Наташа сказала последние слова тихо и точно про себя. Она опустила работу на колени и задумалась.

– Помилуй, Наташа, чем он несчастен? Молодой человек, с талантом… Вот всегда у тебя такие странные мысли. Конечно, самолюбивый он, обидчивый немного… Ну да это все авторы. А человек он прекрасный, поверь мне, Наташечка!

– Я верю. Скажи, он только новеллы пишет да стихотворения в прозе?

– Да. Это уж его призвание. Если б ты знала его жизнь! Он ведь и прежде ко мне очень хорошо относился, любил меня больше всех, рассказывал про себя часто. Он был избалованный, изнеженный; мать и теперь в нем души не чает.

– Разве у него есть мать?

– Как же, в деревне, в Волынской губернии. Он тоже ее обожает.

– И ездит к ней?

– Да… Не знаю… Конечно, ездит. Ну, так у него с самого детства жажда славы, знаешь, славы. Он не скрывает, что хочет быть выше всех. «Может быть, это, говорит, порок, но я лгать не могу: выше всего для меня, говорит, искусство, литература, красота, а затем – величие, могущество…»

– И он с детства писал?

– Вовсе нет: он всего пять лет пишет. Он живописью увлекался; у лучших учителей занимался, да глаза плохи, близорукость… Ну и пришлось бросить. Ведь он замечательнейшим художником мог бы сделаться…
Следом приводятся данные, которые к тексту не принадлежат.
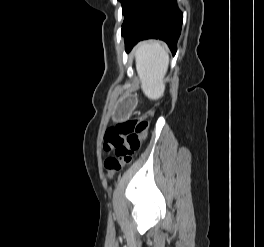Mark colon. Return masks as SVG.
Here are the masks:
<instances>
[{"label":"colon","instance_id":"5ec220e1","mask_svg":"<svg viewBox=\"0 0 264 247\" xmlns=\"http://www.w3.org/2000/svg\"><path fill=\"white\" fill-rule=\"evenodd\" d=\"M153 112L138 118L124 120L106 130L104 135L105 152H113L104 161L109 176H113L132 161L133 153L139 148L149 128V119Z\"/></svg>","mask_w":264,"mask_h":247}]
</instances>
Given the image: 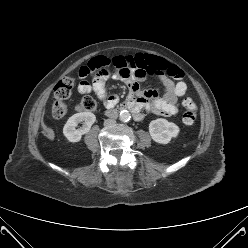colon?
Returning a JSON list of instances; mask_svg holds the SVG:
<instances>
[{
    "label": "colon",
    "instance_id": "1",
    "mask_svg": "<svg viewBox=\"0 0 248 248\" xmlns=\"http://www.w3.org/2000/svg\"><path fill=\"white\" fill-rule=\"evenodd\" d=\"M131 63L127 58L119 56H98L91 59L86 68V75L95 72H106L114 70L118 73L126 75L129 73ZM74 86V78L72 76H65L60 79L54 87V103L52 105V115L55 118H62L68 112V105L66 100L71 96ZM184 109L182 121L185 125L191 126L197 120L196 104L191 98H186L182 102ZM96 108V102L91 97L83 98L77 105L79 111H93Z\"/></svg>",
    "mask_w": 248,
    "mask_h": 248
}]
</instances>
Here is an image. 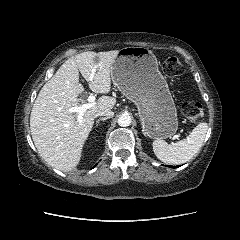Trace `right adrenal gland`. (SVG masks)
Listing matches in <instances>:
<instances>
[{
  "label": "right adrenal gland",
  "mask_w": 240,
  "mask_h": 240,
  "mask_svg": "<svg viewBox=\"0 0 240 240\" xmlns=\"http://www.w3.org/2000/svg\"><path fill=\"white\" fill-rule=\"evenodd\" d=\"M107 119H108V117L99 118V119L96 121V126H98V124H99L100 121H106Z\"/></svg>",
  "instance_id": "obj_1"
}]
</instances>
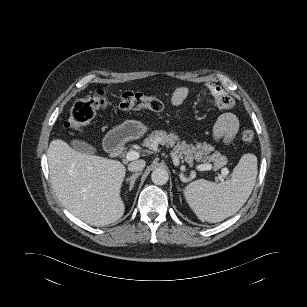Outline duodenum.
Segmentation results:
<instances>
[{
    "mask_svg": "<svg viewBox=\"0 0 307 307\" xmlns=\"http://www.w3.org/2000/svg\"><path fill=\"white\" fill-rule=\"evenodd\" d=\"M107 146L112 156H119L124 150V145L120 142L118 137L109 138Z\"/></svg>",
    "mask_w": 307,
    "mask_h": 307,
    "instance_id": "410a0bca",
    "label": "duodenum"
}]
</instances>
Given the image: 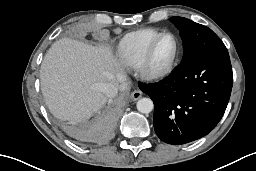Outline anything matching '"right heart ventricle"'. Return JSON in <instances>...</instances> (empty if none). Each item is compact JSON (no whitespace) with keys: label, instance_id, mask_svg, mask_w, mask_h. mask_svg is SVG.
<instances>
[{"label":"right heart ventricle","instance_id":"1","mask_svg":"<svg viewBox=\"0 0 256 171\" xmlns=\"http://www.w3.org/2000/svg\"><path fill=\"white\" fill-rule=\"evenodd\" d=\"M161 33L157 29L145 28L126 34L117 47L118 57L126 65L138 67L149 44Z\"/></svg>","mask_w":256,"mask_h":171}]
</instances>
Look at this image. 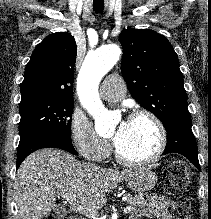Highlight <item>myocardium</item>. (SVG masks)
I'll list each match as a JSON object with an SVG mask.
<instances>
[{
  "instance_id": "obj_1",
  "label": "myocardium",
  "mask_w": 211,
  "mask_h": 219,
  "mask_svg": "<svg viewBox=\"0 0 211 219\" xmlns=\"http://www.w3.org/2000/svg\"><path fill=\"white\" fill-rule=\"evenodd\" d=\"M139 118H147L149 119L155 126L157 133H158V141L157 146L154 152L146 158L143 159H129L121 154L118 150L117 146L114 148V154L116 160L126 166L138 167V166H145L157 161L161 155L163 154L166 145H167V132L163 122L160 118L149 110H137L133 112L129 116V120H136Z\"/></svg>"
}]
</instances>
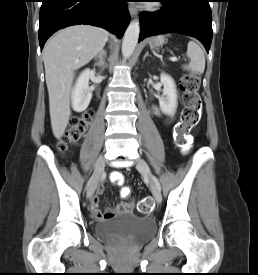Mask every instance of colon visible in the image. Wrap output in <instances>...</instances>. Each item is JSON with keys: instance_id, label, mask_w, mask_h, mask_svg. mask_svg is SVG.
<instances>
[{"instance_id": "5ec220e1", "label": "colon", "mask_w": 258, "mask_h": 275, "mask_svg": "<svg viewBox=\"0 0 258 275\" xmlns=\"http://www.w3.org/2000/svg\"><path fill=\"white\" fill-rule=\"evenodd\" d=\"M180 89L183 93L184 109L181 121L176 127V141L184 151H187L191 143L189 134L197 126L201 118L202 101L198 92L199 77L193 73L184 74L180 80ZM92 116L93 113L89 110L71 118L69 127L59 142L60 150H66L70 145H74L80 141L87 130ZM111 181L118 186H123L125 181L123 173H112ZM121 194L124 197L128 196L130 189L122 187ZM138 209L142 213L152 211V199L150 197L142 199L138 205Z\"/></svg>"}]
</instances>
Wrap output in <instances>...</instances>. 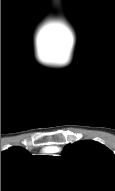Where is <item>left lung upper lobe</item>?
<instances>
[{
	"instance_id": "obj_1",
	"label": "left lung upper lobe",
	"mask_w": 115,
	"mask_h": 191,
	"mask_svg": "<svg viewBox=\"0 0 115 191\" xmlns=\"http://www.w3.org/2000/svg\"><path fill=\"white\" fill-rule=\"evenodd\" d=\"M66 158L75 159L91 165H102L115 172V155L104 145L93 140H81L67 144L63 150Z\"/></svg>"
}]
</instances>
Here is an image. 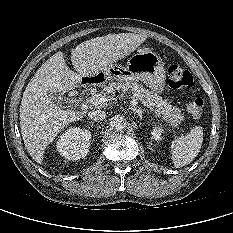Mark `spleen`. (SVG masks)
<instances>
[{"label":"spleen","mask_w":233,"mask_h":233,"mask_svg":"<svg viewBox=\"0 0 233 233\" xmlns=\"http://www.w3.org/2000/svg\"><path fill=\"white\" fill-rule=\"evenodd\" d=\"M203 142V128L196 126L189 134L176 137L170 145L171 159L175 168L190 164L198 155Z\"/></svg>","instance_id":"1"}]
</instances>
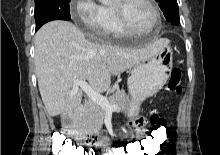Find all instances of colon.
Here are the masks:
<instances>
[{
  "label": "colon",
  "mask_w": 220,
  "mask_h": 155,
  "mask_svg": "<svg viewBox=\"0 0 220 155\" xmlns=\"http://www.w3.org/2000/svg\"><path fill=\"white\" fill-rule=\"evenodd\" d=\"M166 89L171 92L179 93L182 90L181 72L178 68L171 71L170 78L166 85ZM149 125H146L148 135H144V139H131L126 142V147L122 150H112V155H160L163 144H170L168 139L169 129L166 119L153 111L150 116ZM90 140V139H88ZM53 154L56 155H96L105 145H86L84 149L81 143H69L66 138L56 136L53 139Z\"/></svg>",
  "instance_id": "colon-1"
}]
</instances>
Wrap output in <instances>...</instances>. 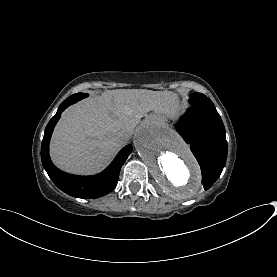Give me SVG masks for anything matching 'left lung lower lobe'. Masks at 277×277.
<instances>
[{"mask_svg":"<svg viewBox=\"0 0 277 277\" xmlns=\"http://www.w3.org/2000/svg\"><path fill=\"white\" fill-rule=\"evenodd\" d=\"M177 130L197 159L202 184L209 189L220 176L227 158L225 128L217 111L188 108Z\"/></svg>","mask_w":277,"mask_h":277,"instance_id":"0a47b994","label":"left lung lower lobe"}]
</instances>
– Что ж, он теперь может сделаться замечательным писателем, – сказала Наташа, усмехаясь.

Иван Сергеевич продолжал, не слушая:

– И, наконец, он понял, что его настоящее призвание – литература. Удивлюсь я, если он этим путем не придет к известности, удивлюсь…

Долго и горячо рассуждал Иван Сергеевич. Наташа молча продолжала работать. Она никогда не спорила с мужем.

Последнее время Наташа часто думала о Богдановиче. Он ее занимал. Она радовалась, что он перестал ее чуждаться, и говорила с ним порою так ласково, как не умела говорить с другими.

Иван Сергеевич, смеясь, нередко повторял, что его жена самая обыкновенная женщина, хотя он ею весьма доволен.

И, вероятно, он был прав.

Наружностью Наташа напоминала нежные женские фигуры средневековых легенд.

Стройная, с гладкими волосами льняного, почти белого, цвета, заплетенными в две толстые недлинные косы, с кроткими губами и синими глазами – она была похожа на жену какого-нибудь грозного рыцаря в недоступном замке – всегда верную и всегда покорную.